Sel faced them, twisting water out of her hair and skirt, as mute as she had been when she walked out of the water to Joed. A wave, washing around her ankles, carried a shadow in, left it lying on the sand. She picked it up: her selkie skin, sodden and torn, but whole. She shook it out, held it up to the sky, looked at the blue through its eyes.

Then she sighed. “I couldn’t leave you,” she said. She went to put her arms around Gentian first, because Melanthos was stronger. Gentian burst into noisy sobs; the baby wailed, startling the knight, who began coughing again.

Melanthos spoke first through the din, her voice high and unsteady. “Where exactly were you going?”

“Back home.”

“Home.” She took a step out of Anyon’s arms, her face as white as spume. “Where?”

“In the sea. Where do you think you got your eyes?”

Melanthos swallowed. “I don’t—I didn’t—” She was still streaming tears, as if she were wringing herself dry. She put her hands over her mouth and whispered, “What is it like?”

“Ancient,” Sel said slowly, remembering. “Strange, to human eyes, like the stone wood. Beautiful in ways you wouldn’t recognize at first. Like this world.” She drew a breath of its fishy, salty, mist-dank air, and was surprised how good it tasted, like Brenna’s bitter ale, or Joed’s skin.

“You came out of the sea?” Anyon said, struggling. “You were born there? Like a fish?” He touched Melanthos tentatively. “What about her? And Gentian?”

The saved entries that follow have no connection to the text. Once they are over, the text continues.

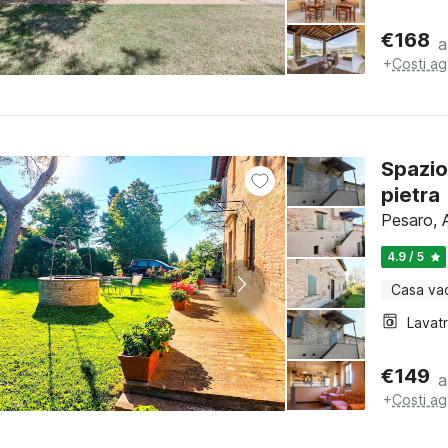
€
168
a
+
Costi ag
Spazio
pietra
Pesaro, 
4.9 / 5
Casa va
Lavat
€
149
a
+
Costi ag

“Half-fish.” She went to Melanthos then, took her daughter’s face between her hands, and brushed at the tears with her thumbs. “Don’t cry. It unnerves me. I’m back now.”

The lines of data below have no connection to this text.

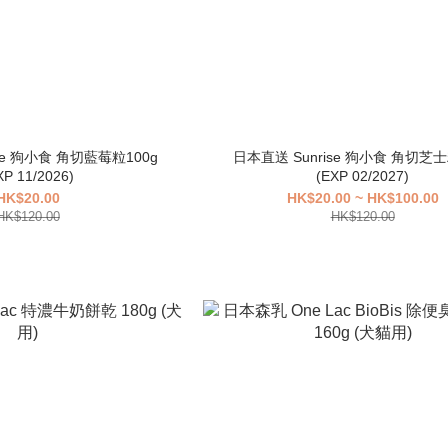
se 狗小食 角切藍莓粒100g
日本直送 Sunrise 狗小食 角切芝士
XP 11/2026)
(EXP 02/2027)
HK$20.00
HK$20.00 ~ HK$100.00
HK$120.00
HK$120.00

“I unnerve you,” Melanthos said, sniffing thickly. “I unnerve you.” Her voice rose suddenly. “You turned into a seal! And look what you did to the tower! You were running away from us to die, or to live at the bottom of the sea or something—what exactly are you?”

Sel opened her mouth, closed it. They watched her, even the baby, their eyes wanting answers. The knight, quieter now, the color coming back into his face, had no suggestions; he looked as curious. “I don’t know,” Sel answered finally, helplessly. “I don’t know what I am in this world.”

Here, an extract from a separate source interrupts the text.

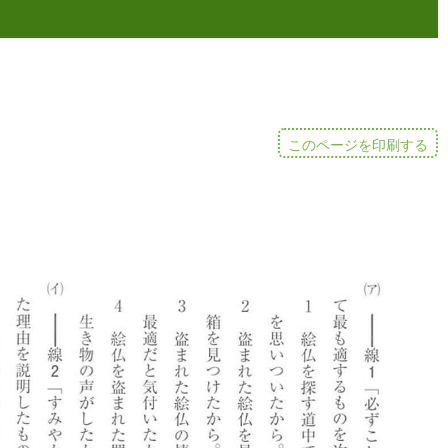
このページを印刷する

The stranger’s eyes drew at her suddenly, amber and full of light. She was quite tall, with long, heavy black hair, that fell straight as anchor line past her knees. Her face was brown as earth, young-old, still beautiful, but beginning to predict its future. She smiled as Sel looked at her, and Sel felt oddly as if the wind had glanced at her, or the grass. As if she had been recognized by something wild.